There are a pretty wide range of yacht design programs out there but most are very expensive since they are aimed at the limited market of professional yacht designers and use serious cadd programs as their foundation. There are a variety of comparatively inexpensive programs out there some of them can be found on this web page Free or Low Cost Yacht Design Software

But I looked at these a few months back when I was doing the designs for the Wolfenzee thread and these were not the kind of programs that an amateur without cadd and yacht design experience could easily learn and they did not seem to be full featured. I ended up doing things the semi- old fashioned way using 2D software (Archicad) for the lines drawings and spreadsheets to do the calculations.


----------



## JulieMor (Sep 5, 2011)

Freeware programs typically are pretty useless in real world application. In building construction we use AutoCAD and Revit, both several thousands of dollars with a steep learning curve. If you're using it in business, you can justify the cost. But as a one time use, sophisticated programs you can use in real world applications are usually cost prohibitive. And if you want to print out readable plans, you often need a plotter.

You could go to boat design books. I have Ted Brewer's _Understanding Boat Design_. It's technical enough to teach the reader a lot about designing a boat and would certainly be helpful if one was building their own boat.

You could also go to a boat designer's forum such as Boat Design Net - the Boat Design and Boat Building Site and inquire over there.

Good luck!


----------



## Omatako (Sep 14, 2003)

I work with Solidworks on most of my design projects and it is user friendly and extremely good as CAD software goes.

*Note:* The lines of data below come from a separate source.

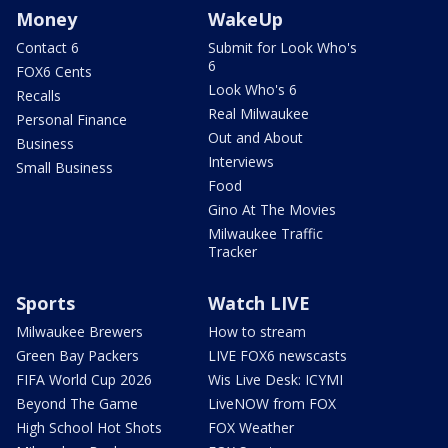
Money
WakeUp
Contact 6
Submit for Look Who's
6
FOX6 Cents
Look Who's 6
Recalls
Real Milwaukee
Personal Finance
Out and About
Business
Interviews
Small Business
Food
Gino At The Movies
Milwaukee Traffic
Tracker
Sports
Watch LIVE
Milwaukee Brewers
How to stream
Green Bay Packers
LIVE FOX6 newscasts
FIFA World Cup 2026
Wis Live Desk: ICYMI
Beyond The Game
LiveNOW from FOX
High School Hot Shots
FOX Weather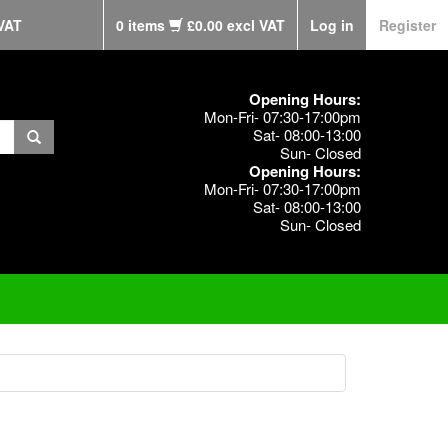
VAT
0 items
£0.00 excl VAT
Log in
Register
Opening Hours:
Mon-Fri- 07:30-17:00pm
Sat- 08:00-13:00
Sun- Closed
Opening Hours:
Mon-Fri- 07:30-17:00pm
Sat- 08:00-13:00
Sun- Closed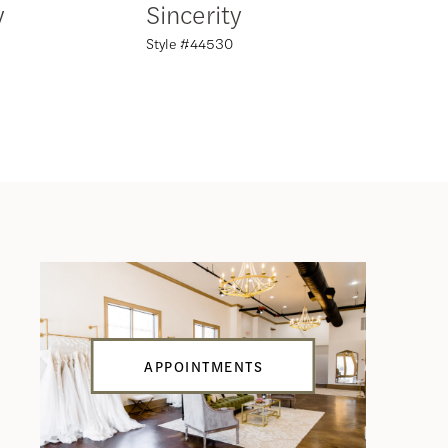
y
Sincerity
Sincer
Style #44530
Style #44
APPOINTMENTS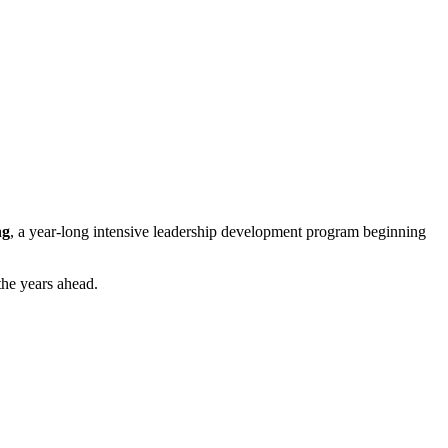
ng
, a year-long intensive leadership development program beginning
the years ahead.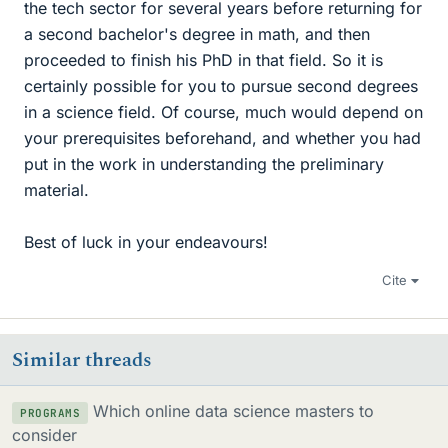
the tech sector for several years before returning for
a second bachelor's degree in math, and then
proceeded to finish his PhD in that field. So it is
certainly possible for you to pursue second degrees
in a science field. Of course, much would depend on
your prerequisites beforehand, and whether you had
put in the work in understanding the preliminary
material.
Best of luck in your endeavours!
Cite
Similar threads
Which online data science masters to
PROGRAMS
consider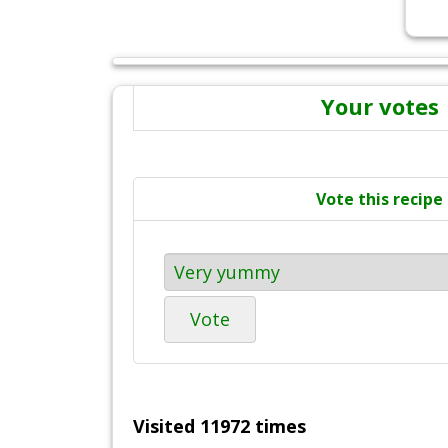
Your votes
Vote this recipe
Vote
Visited 11972 times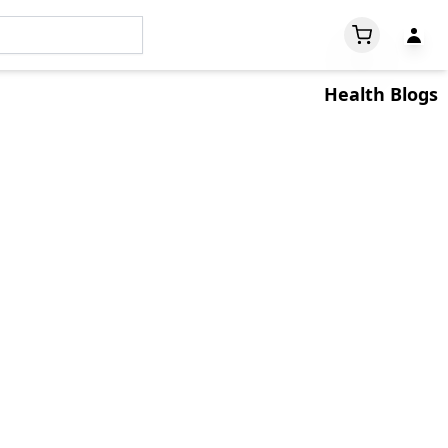
Welcome
Health Blogs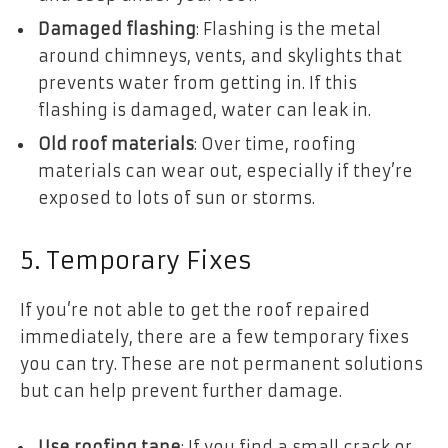
Damaged flashing
: Flashing is the metal
around chimneys, vents, and skylights that
prevents water from getting in. If this
flashing is damaged, water can leak in.
Old roof materials
: Over time, roofing
materials can wear out, especially if they’re
exposed to lots of sun or storms.
5. Temporary Fixes
If you’re not able to get the roof repaired
immediately, there are a few temporary fixes
you can try. These are not permanent solutions
but can help prevent further damage.
Use roofing tape
: If you find a small crack or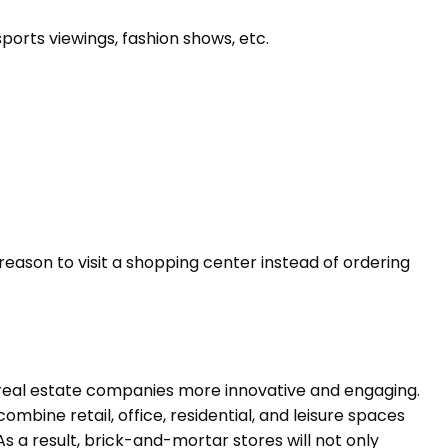
orts viewings, fashion shows, etc.
ason to visit a shopping center instead of ordering
real estate companies more innovative and engaging.
bine retail, office, residential, and leisure spaces
As a result, brick-and-mortar stores will not only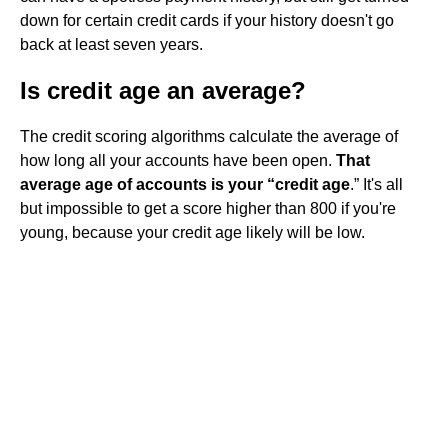
down for certain credit cards if your history doesn't go
back at least seven years.
Is credit age an average?
The credit scoring algorithms calculate the average of
how long all your accounts have been open.
That
average age of accounts is your “credit age
.” It's all
but impossible to get a score higher than 800 if you're
young, because your credit age likely will be low.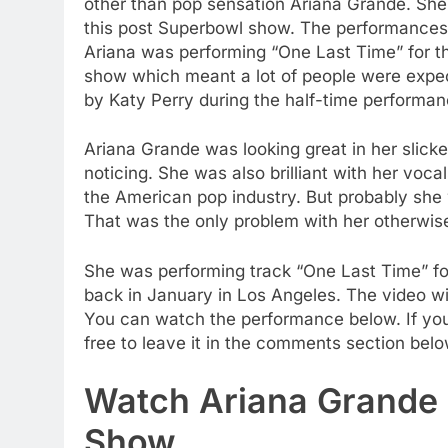
other than pop sensation Ariana Grande. Sh
this post Superbowl show. The performances
Ariana was performing “One Last Time” for th
show which meant a lot of people were expec
by Katy Perry during the half-time performa
Ariana Grande was looking great in her slicke
noticing. She was also brilliant with her voca
the American pop industry. But probably she 
That was the only problem with her otherwise
She was performing track “One Last Time” for 
back in January in Los Angeles. The video wi
You can watch the performance below. If yo
free to leave it in the comments section belo
Watch Ariana Grande 
Show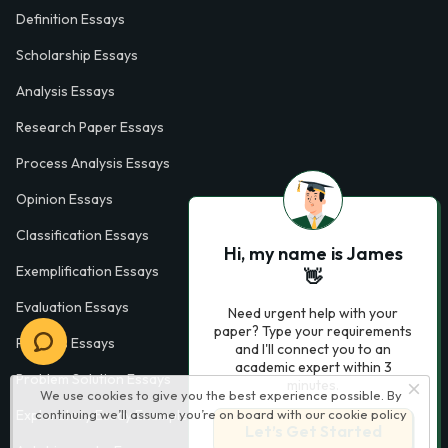
Definition Essays
Scholarship Essays
Analysis Essays
Research Paper Essays
Process Analysis Essays
Opinion Essays
Classification Essays
Hi, my name is James
Exemplification Essays
👋
Evaluation Essays
Need urgent help with your
paper? Type your requirements
Process Essays
and I'll connect you to an
academic expert within 3
Problem Solution Essays
minutes.
We use cookies to give you the best experience possible. By
continuing we’ll assume you’re on board with our
cookie policy
Exploratory Essay Examples
Let’s Get Started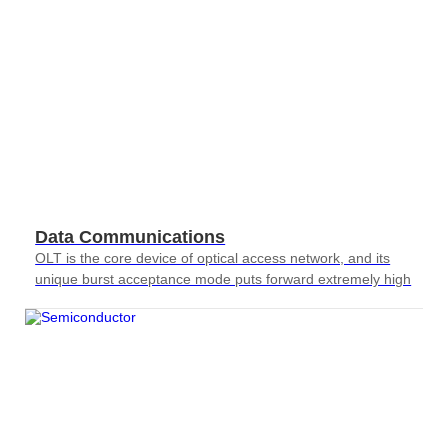
Data Communications
OLT is the core device of optical access network, and its
unique burst acceptance mode puts forward extremely high
requirements for testing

But I have to say that a CAD programme does not a yacht designer make. With the best intentions in the world, years of boat ownership and a pretty good working knowledge of the innards of Solidworks, I would not know where to begin designing a boat.

If your husband can already design boats with a pencil and paper then consider a CAD programme to make life perhaps a little easier but CAD will not show you how it's done. People spend years studying marine architecture to get the design part right and every now and then they still turn out bad boats.

Learning how to use modern CAD software could be a challenge in its own right. Solidworks is also expensive for hobbyist application.


----------